Kernel-Based Mixture Mapping for Image and Text Association
Youtian Du,Xue Wang,Yunbo Cui,Hang Wang,Chang Su
DOI: https://doi.org/10.1109/tmm.2019.2930336
IF: 7.3
2019-01-01
IEEE Transactions on Multimedia
Abstract:Modeling the relationship between multimodal media, including images, videos, and text, can reduce the gap between the modalities and promote cross-media retrieval, image annotation, etc. In this paper, we propose a new approach called kernel-based mixture mapping (KMM) to model the semantic correlations between web images and text. With this approach, we first construct latent high-dimensional feature spaces based on kernel theory to address the nonlinearity of both the data distributions in the input spaces and the cross-model correlation.
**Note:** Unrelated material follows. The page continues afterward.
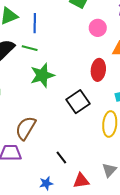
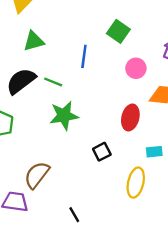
blue line: (35, 23) -> (84, 56), moved
black square: (78, 102) -> (102, 152), size x0.7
Second, we present a probabilistic neighborhood model to describe the spatial locality of semantics by assuming that proximate examples in feature spaces generally have the same semantics and a conditional model to describe cross-modal conditional dependency. Finally, we build a probabilistic mixture model to jointly model the spatial locality of semantics and the conditional dependency between different modalities. By combining nonlinear transformation and probabilistic models, KMM can address the nonlinearity of cross-modal correlation, the complexity of semantic distributions at the global scale, and the continuity of semantic distributions at the local scale. We present a hybrid optimization algorithm to find the solution of KMM based on expectation-maximization and subgradient ascent; this algorithm avoids estimating the parameters of KMM in high-dimensional feature space and is proved to converge to an (local) optimal solution. We demonstrate the performance of KMM using four public datasets. The experimental results show that our approach outperforms the compared methods when modeling the relationships between images and text.